Safety means everything to children who have experienced abuse and violence. It is the way they heal. They need people who are important to them to be safe and to be trustworthy.  I think that we need to prepare ourselves to be safe for children by making sure we know safety in our own lives. When we work with teachers, foster parents, grandparents, social workers, youth workers, we ask them to think about how they safety becomes a quality that is experienced in their relationships. These are the sort of questions that we use to help the be ready to offer safety to children traumatised by violence and abuse.

How does someone find their way to your heart? How do you know you feel safe with someone? What do you sense in your body that tells you that?

How do you find your way to your child’s heart? What does your child know about you that has been safe for him/her?

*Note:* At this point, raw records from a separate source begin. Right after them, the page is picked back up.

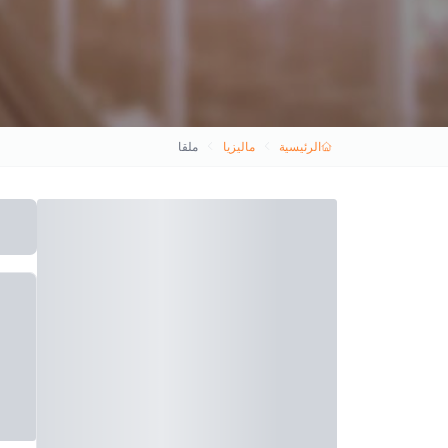
الرئيسية
ماليزيا
ملقا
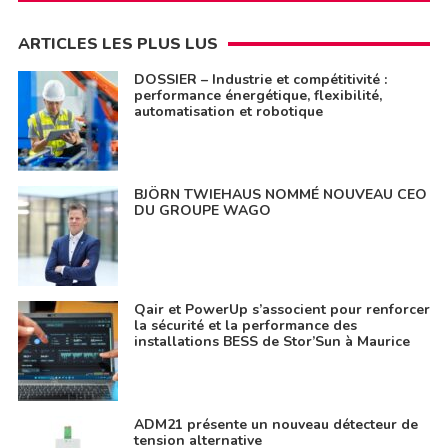
ARTICLES LES PLUS LUS
DOSSIER – Industrie et compétitivité :
performance énergétique, flexibilité,
automatisation et robotique
BJÖRN TWIEHAUS NOMMÉ NOUVEAU CEO
DU GROUPE WAGO
Qair et PowerUp s’associent pour renforcer
la sécurité et la performance des
installations BESS de Stor’Sun à Maurice
ADM21 présente un nouveau détecteur de
tension alternative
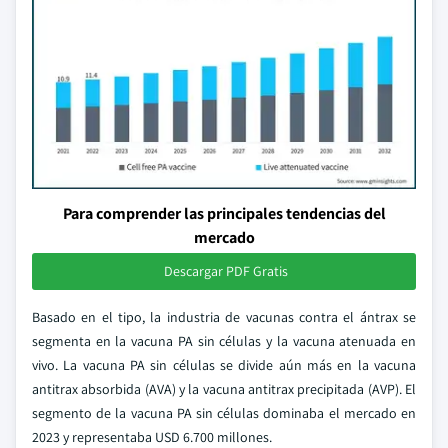
Para comprender las principales tendencias del
mercado
Descargar PDF Gratis
Basado en el tipo, la industria de vacunas contra el ántrax se
segmenta en la vacuna PA sin células y la vacuna atenuada en
vivo. La vacuna PA sin células se divide aún más en la vacuna
antitrax absorbida (AVA) y la vacuna antitrax precipitada (AVP). El
segmento de la vacuna PA sin células dominaba el mercado en
2023 y representaba USD 6.700 millones.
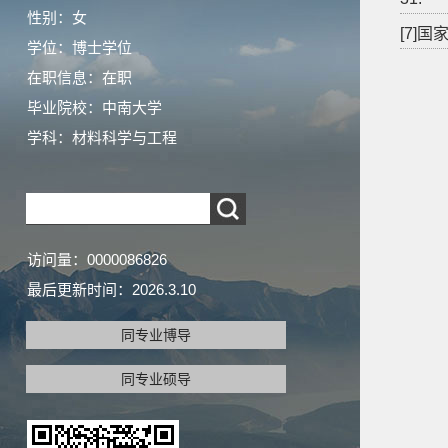
性别：女
[7]国
学位：博士学位
在职信息：在职
毕业院校：中南大学
学科：材料科学与工程
访问量：
0000086826
最后更新时间：
2026
.
3
.
10
同专业博导
同专业硕导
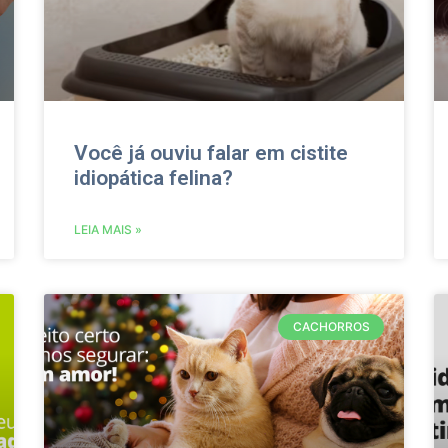
Você já ouviu falar em cistite
idiopática felina?
LEIA MAIS »
CACHORROS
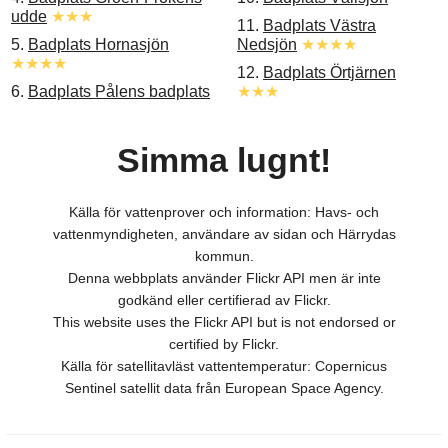
udde
★★★
11.
Badplats Västra
5.
Badplats Hornasjön
Nedsjön
★★★★
★★★★
12.
Badplats Örtjärnen
6.
Badplats Pålens badplats
★★★
Simma lugnt!
Källa för vattenprover och information: Havs- och
vattenmyndigheten, användare av sidan och Härrydas
kommun.
Denna webbplats använder Flickr API men är inte
godkänd eller certifierad av Flickr.
This website uses the Flickr API but is not endorsed or
certified by Flickr.
Källa för satellitavläst vattentemperatur: Copernicus
Sentinel satellit data från European Space Agency.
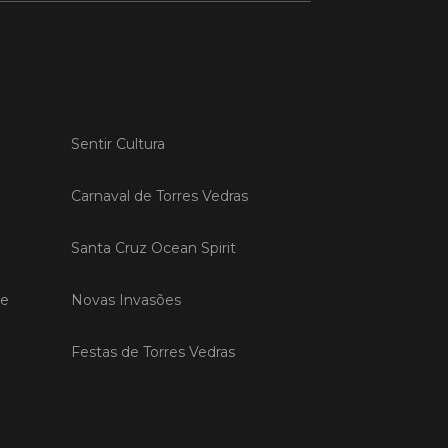
 MAIS
do em 20/04/26
Sentir Cultura
s Vedras recebeu a 13.ª
ão da Semana INOV-E
Carnaval de Torres Vedras
na INOV-E – Empreender em Torres
egressou entre os dias 13 e 16 de abril,
Santa Cruz Ocean Spirit
do empreendedores, tecido
rial e especialistas num conjunto de
vas focadas na inovação, criação de
de
Novas Invasões
s e desenvolvimento de
ências empreendedoras.
Festas de Torres Vedras
 MAIS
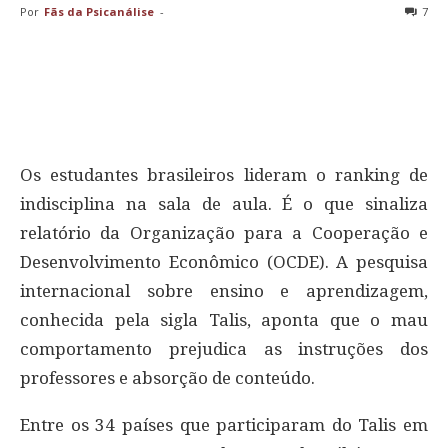
Por
Fãs da Psicanálise
-
7
Os estudantes brasileiros lideram o ranking de
indisciplina na sala de aula. É o que sinaliza
relatório da Organização para a Cooperação e
Desenvolvimento Econômico (OCDE). A pesquisa
internacional sobre ensino e aprendizagem,
conhecida pela sigla Talis, aponta que o mau
comportamento prejudica as instruções dos
professores e absorção de conteúdo.
Entre os 34 países que participaram do Talis em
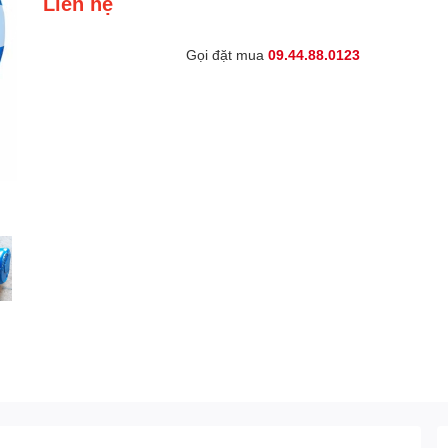
Liên hệ
Gọi đặt mua
09.44.88.0123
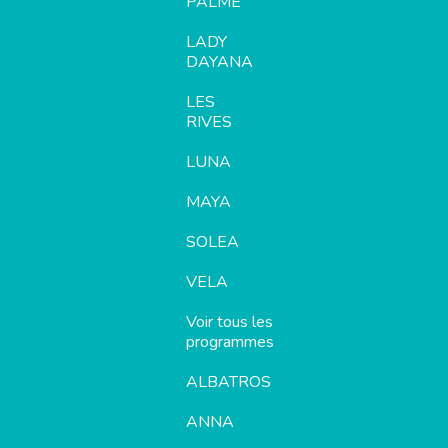
PALME
LADY
DAYANA
LES
RIVES
LUNA
MAYA
SOLEA
VELA
Voir tous les
programmes
ALBATROS
ANNA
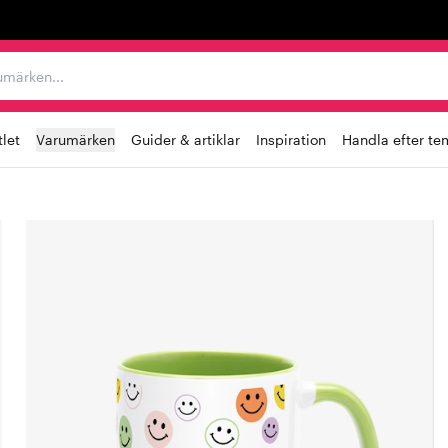
r varumärken...
let
Varumärken
Guider & artiklar
Inspiration
Handla efter te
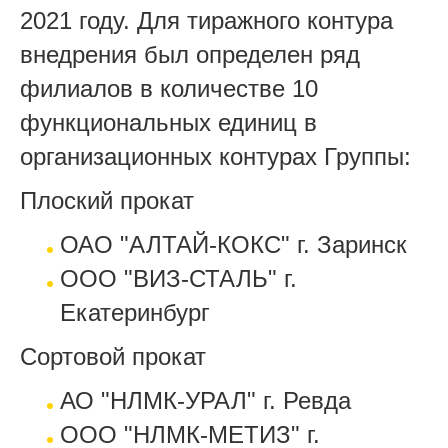
2021 году. Для тиражного контура
внедрения был определен ряд
филиалов в количестве 10
функциональных единиц в
организационных контурах Группы:
Плоский прокат
ОАO "АЛТАЙ-КОКС" г. Заринск
ООO "ВИЗ-СТАЛЬ" г.
Екатеринбург
Сортовой прокат
АО "НЛМК-УРАЛ" г. Ревда
ООO "НЛМК-МЕТИЗ" г.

When you were younger, how and who made you feel protected? What were some of the things they did to help you feel safe? Who looked after you that you knew you would always feel safe with? What was it about them that helped you to know that feeling with such confidence?

Whose voice do you hear when you want to feel safe, calm and protected?

When you think about your child, what is it about him/her that you hold in your heart that makes you want to protect them?

Imagine or bring something with you that you believe is important to your child’s safety to a counselling session. It can be a toy, photo, book as an example. Hold this item and imagine your child holding it or playing with it or being comforted by it. What will your child be feeling the most? What will his/her breathing be like as they hold it and play with it? What will the look in his/her eyes tell you about how he/she are feeling? What will he/she be saying to you about it? What will his/her tone of voice sound like?

If you and your child were holding each other softly, what would it feel like in your heart? What words would you use to help your child know that they are safe?

Trace a story from your life where safety in the face of fear was an experience you really valued. How did it start? What did it mean to you? What do you still carry with you about that experience?

Consider a time when you were able to share the feeling of safety with your child in a way that you knew they felt it deeply. How do you know that he/she shared that feeling and experience with you then? What was it like for you to share this feeling of safety with your child in such an intensive way?

If feeling safe was difficult for someone you knew, how would you help them? What would you say to him/her? How would you say it? What would you show him/her in the way you interacted with him/her?

It is not often that we find the time to think about the way we value relationships. We need to really think about what all children need. First and foremost, all children need to feel and be safe. It is the most important gift we can give them.


Being ready for safety, allowing it to fill your life, and appreciating its wonderful effects is the basis for of respect and love. It a small gift we can give all those around us, whether they are children or adults.